Figure 4. Methods for activating I_CRAC

(A) Whole –cell currents recorded in HEK 293 cells transfected with Stim1 and Orai1. From a holding potential of 0 mV, developing store-operated currents were recorded during voltage ramps (-100 mV to +100 mV) applied every two seconds using. This data shows a time course of Ca²⁺-I_CRAC development recorded -100 mV. With coexpression of Stim1 and Orai1, “monster” Ca²⁺-I_CRAC currents develop, and without the need to use DVF conditions.

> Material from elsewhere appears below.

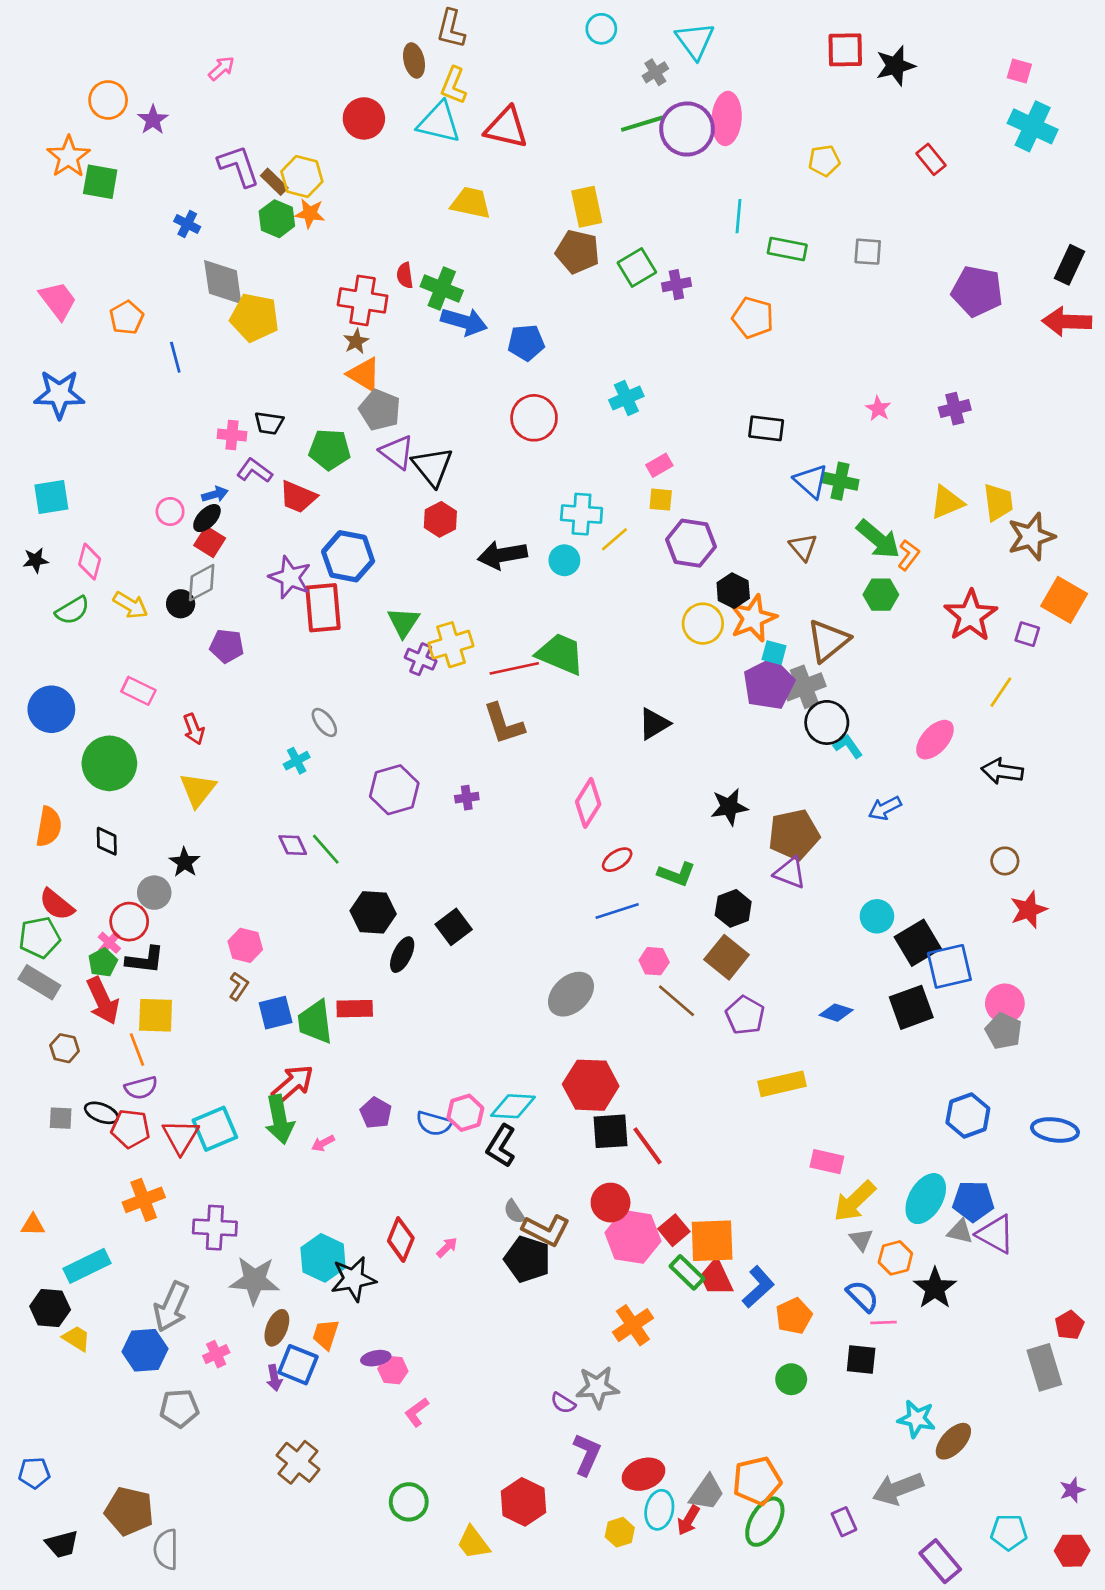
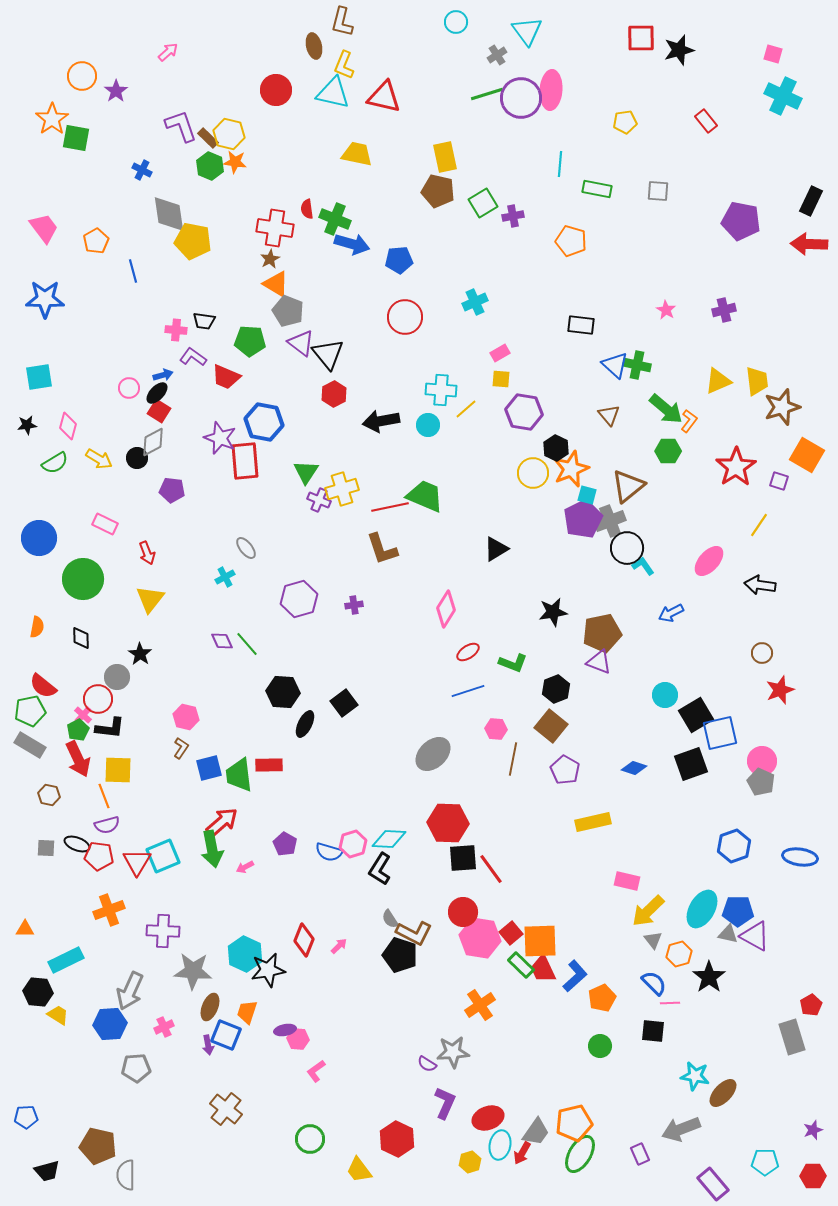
orange semicircle: (49, 827) -> (37, 627), size x0.7
brown line: (676, 1001) -> (513, 759), turned 60

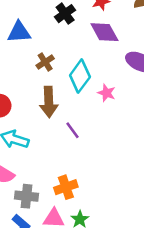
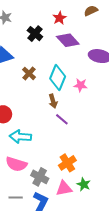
brown arrow: (49, 102) -> (53, 101), moved, size x0.6
gray cross: (27, 196) -> (40, 177), turned 36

In this experiments, we compare the time course of Ca²⁺-I_CRAC activation when Ca²⁺ stores are depleted passively (20mM BAPTA alone in the internal pipette solution) or actively (20mM BAPTA plus 20 μM IP₃ in the pipette). In contrast, “clamping” free [Ca²⁺] in the internal pipette solution to ~100 nM prevents Ca²⁺ store depletion, and no “monster” Ca²⁺-I_CRAC is observed. In all recordings, the external [Ca²⁺] was 10 mM. (B) Current-voltage relationships for each of the “monster” Ca²⁺-I_CRAC currents recorded in panel A are inwardly rectifying akin to endogenous I_CRAC.